WASHINGTON (Reuters) - The U.S. Securities and Exchange Commission on Wednesday updated guidance to public companies on how and when they should disclose cyber security risks and breaches, including potential weaknesses that have not yet been targeted by hackers.
The guidance also said company executives must not trade in a firm’s securities while possessing nonpublic information on cyber security attacks. The SEC encouraged companies to consider adopting specific policies restricting executive trading in shares while a hack is being investigated and before it is disclosed.
The SEC, in unanimously approving the additional guidance, said it would promote “clearer and more robust disclosure” by companies facing cyber security issues, according to SEC Chairman Jay Clayton, a Republican.
Democrats on the commission reluctantly supported the guidance, describing it as a paltry step taken in the wake of a raft of high-profile hacks at major companies that exposed millions of Americans’ personal information.
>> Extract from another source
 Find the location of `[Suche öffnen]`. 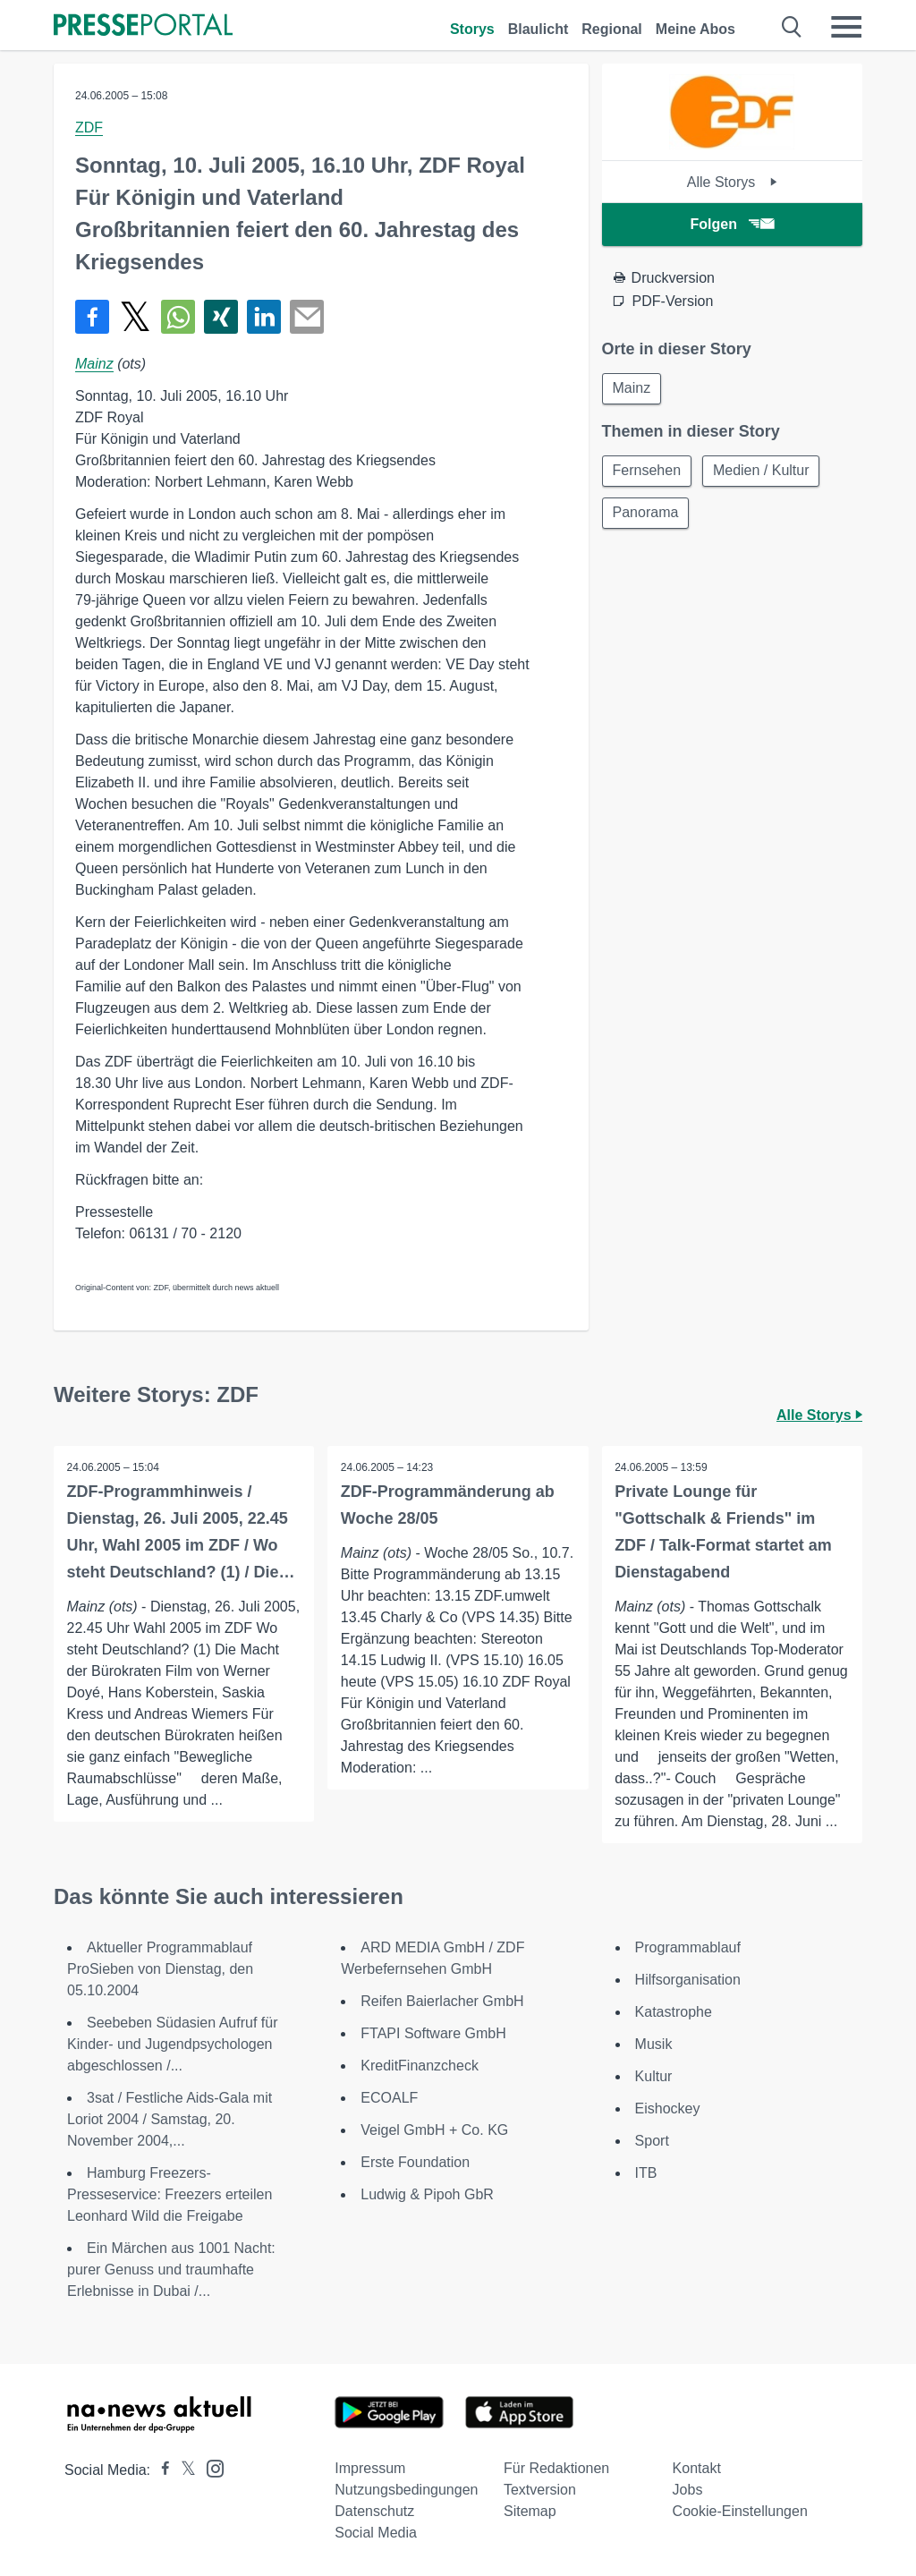 [Suche öffnen] is located at coordinates (792, 26).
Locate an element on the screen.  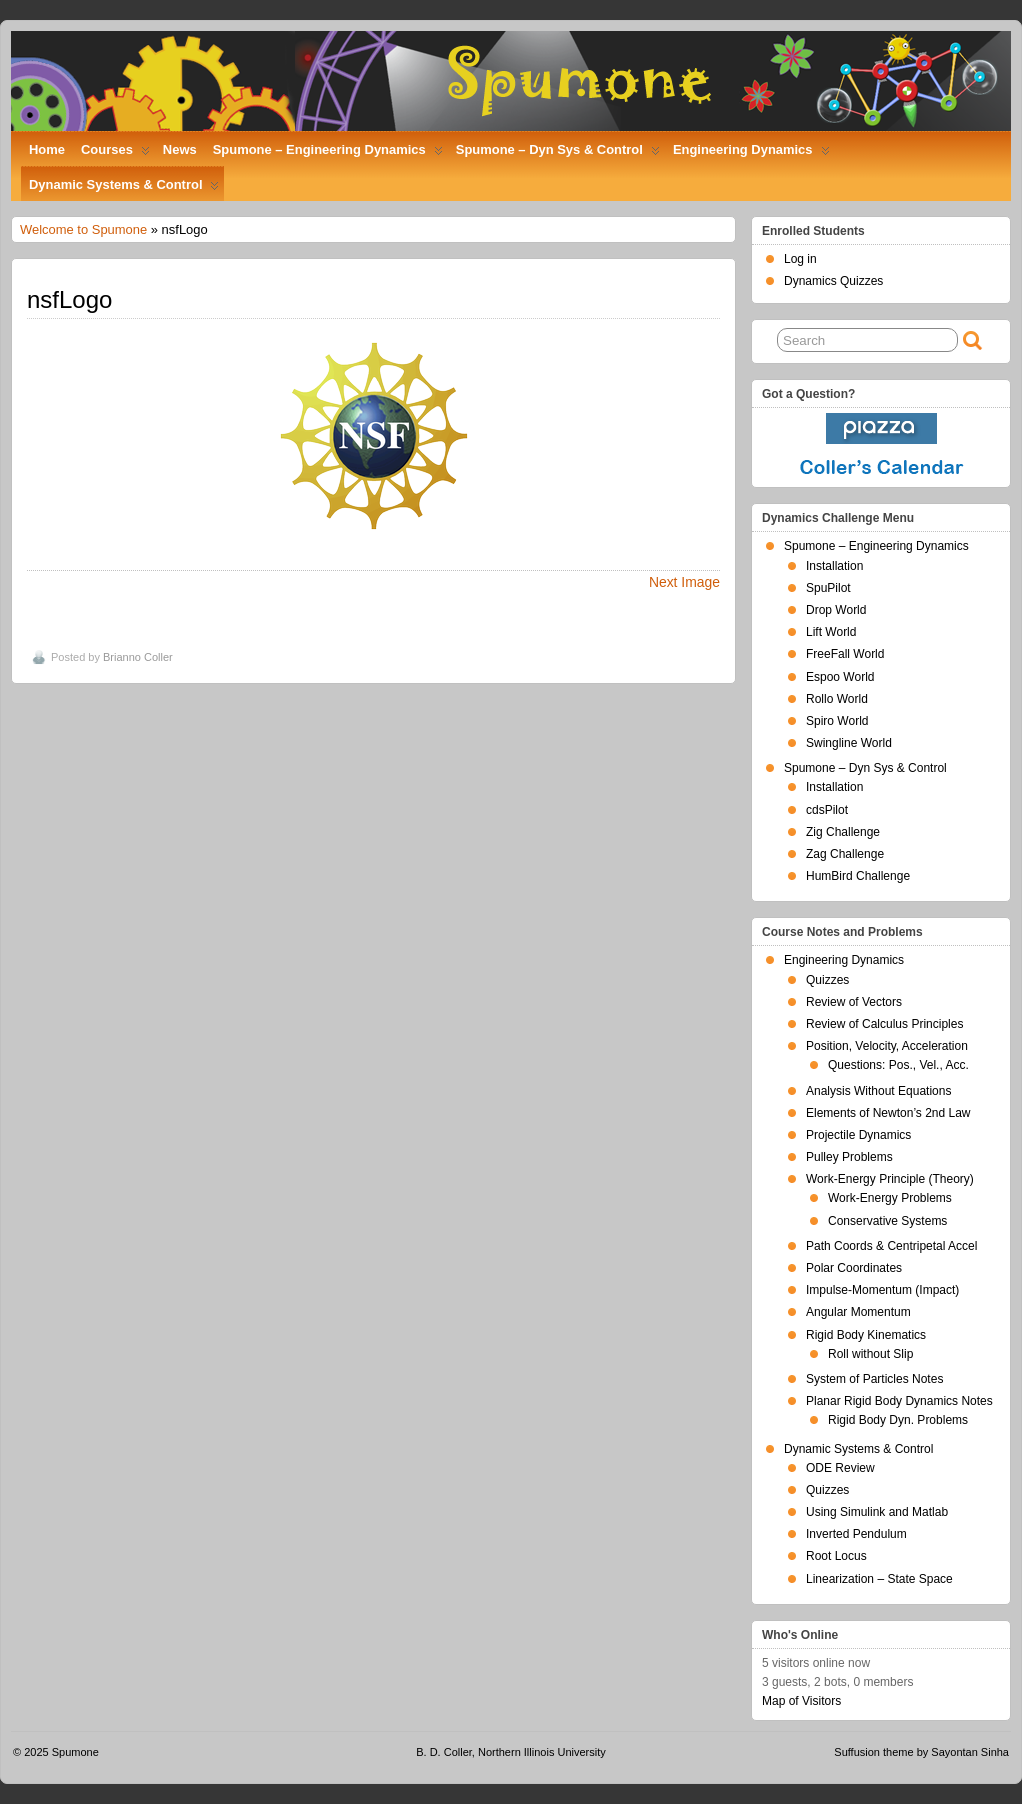 Impulse-Momentum (Impact) is located at coordinates (882, 1290).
They called for much more rigorous rulemaking to police disclosure around cyber security issues, or requiring certain cyber security policies at public companies.
Commissioner Robert Jackson said the new document “essentially reiterates years-old staff-level views on this issue,” and pointed to analysis from the White House Council of Economic Advisers that finds companies frequently under-report cyber security events to investors.
“It may provide investors a false sense of comfort that we, at the Commission, have done something more than we have,” Commissioner Kara Stein, another Democrat, said in a statement.
The SEC first issued guidance on cyber disclosures in 2011.
There has since been a surge in breaches, including one at the SEC itself.
The agency announced in September its EDGAR corporate filing system hacked 2016 and may have been used for insider trading. The matter is under review.
The new guidance will mean an increase in information disclosed on cyber attacks and risks, several attorneys said.
“This essentially creates a mandatory new disclosure category - cyber security risks and incidents,” said Spencer Feldman, an attorney with Olshan Frome Wolosky LLP.
The guidance addresses concerns about insider trading that emerged last year after Equifax Inc (EFX.N) credit monitoring firm revealed several executives had sold shares in the days between the company’s discovery of a breach and its disclosure. An Equifax board review found no wrongdoing. Craig A. Newman, a partner with Patterson Belknap Webb & Tyler LLP said the SEC guidance “makes clear that it doesn’t want a repeat of the Equifax situation.”